Атаман ада. Книга первая. Гонимый - страница 17



.

И Михай, изрядно нагрузившись вином, отбыл, чрезвычайно довольный, домой.

Но тут неожиданно нарисовался этот… с училища. Старый Аурел обрадовался тому, что его Мариуца такая красавица – вон как парни за ней! Но тут же решил принять меры: запретил отлучаться из дома, за водой стал посылать младшего сынка – а нечего тут всяким школярам без роду и племени соваться до его дочери!

Гриша затосковал, не спал ночами, был угрюм и молчалив. И однажды на спевке в хоре затянул, к немалому удивлению товарищей, молдавскую дойну*, грустную и печальную, да так, что хватало за сердце:

Дни ли длинные настали,
Провожу я их в печали,
Дни ли снова коротки,
Сохну, чахну от тоски…
Лист увядший, лист ореха!
Нет мне счастья, нет утехи,
Горьких слёз хоть отбавляй,
Хоть колодец наполняй.
Он глубок, с тремя ключами,
Полноводными ручьями,
А в одном ручье – отрава,
А в другом – огонь и лава.
А ещё в ручье последнем
Яд для сердца, яд смертельный.

Все были поражены: как, Берёза, всегда такой решительный, весёлый и вдруг – такая тоска одинокой души! Вся печаль дойны – на его лице. Даже Васюков пустил слезу! Уж он-то знал, что это первая часть дойны – дора (грусть) и что второй части, весёлой, переходящей в пляс, им уже не дождаться.

А когда осенью Мариуцу сосватали и увезли, Грише показалось, что ничего хорошего в его жизни уже не будет.

Но он был молод и охоч до жизни, да и учёба в Кокорозенах закончилась, и, наконец, настал момент выпуска и распределения на практику.

В кабинете директора Киркоров с Комаровским рассматривали списки практикантов.

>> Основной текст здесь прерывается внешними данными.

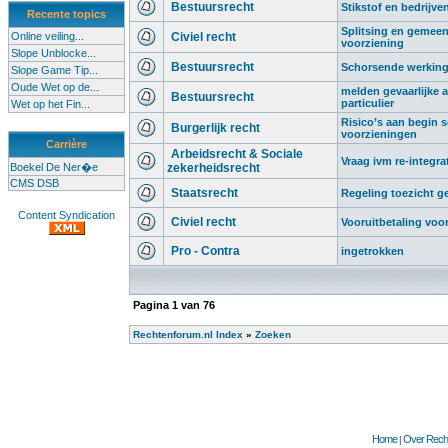
Bestuursrecht
Stikstof en bedrijve
Recente topics
Splitsing en gemeen
Online veiling...
Civiel recht
voorziening
Slope Unblocke...
Bestuursrecht
Schorsende werking 
Slope Game Tip...
Oude Wet op de...
melden gevaarlijke af
Bestuursrecht
particulier
Wet op het Fin...
Risico’s aan begin sc
Burgerlijk recht
voorzieningen
Carrière
Arbeidsrecht & Sociale
Vraag ivm re-integra
Boekel De Ner�e
zekerheidsrecht
CMS DSB
Staatsrecht
Regeling toezicht 
Content Syndication
Civiel recht
Vooruitbetaling voo
Pro - Contra
ingetrokken
Pagina
1
van
76
Rechtenforum.nl Index
»
Zoeken
Home
Over Recht
|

– Котовский Григорий… а ведь неплохой парень. Среди первых учеников, опять же – немецкий язык усердно учит. Да в хоре весьма отменно поёт. Ведь так, Николай Потапович?

Комаровский, посмотрев на директора, вздохнул.

– Так-то оно так, Иосиф Григорьевич…

– Помилуйте, Николай Потапович, да что ж это вы вздыхаете? Ежели у вас какие сомнения – пожалуйте высказать. У нас, знаете ли, лучшие выпускники и направляются в лучшие поместья.

– Да всё так, Иосиф Григорьевич, и… не так. Чего-то в нём нет… хотя, нет, наоборот – слишком много максимализма. Он максималист: или всё, или ничего.

– Что ж в том плохого? Максимализм свойствен людям… высокого полёта.

– Да, это так, но… его максимализм чрезмерен. Повторюсь: или всё, или ничего.

– Сгущаете вы краски, Николай Потапович. Опять же – на практику посылаем, а уж после, по отзывам, и решим: давать или не давать документ об окончании училища. Только вот куда же нам его послать? Да, пожалуй, пошлём к помещику Скоковскому в Бендерский уезд. У него имение большое, есть где развернуться. Вы не против?

– Воля ваша, – пожал плечами Комаровский.

– На том и порешили, – заключил директор.

Глава третья

Мечислав Скоковский, проживая в Бессарабии, в своём имении «Валя Карбуней», среди молдаван, гордился тем, что он не молдаванин.

– Кто такие молдаване, господа? – любил спрашивать он в помещичьем клубе «Господарул касей де културэ»20, удобно развалясь в кресле с папиросой. – Разве это нация? Это помесь румын и цыган: туповаты, вороваты, ленивы. За ними глаз да глаз… да разве уследишь? Мы, русские шляхтичи, конечно, можем жёстко держать всю эту… э-э… голытьбу в узде, но ведь нужен толковый помощник. Нет, ну конечно есть у меня толковый управляющий, но, изволите видеть, его никак не хватает на всё. Потому я и просил уважаемого господина Киркорова, директора училища в Кокорозенах, прислать дельного выпускника в помощь моему управляющему. Вот, ожидаю со дня на день.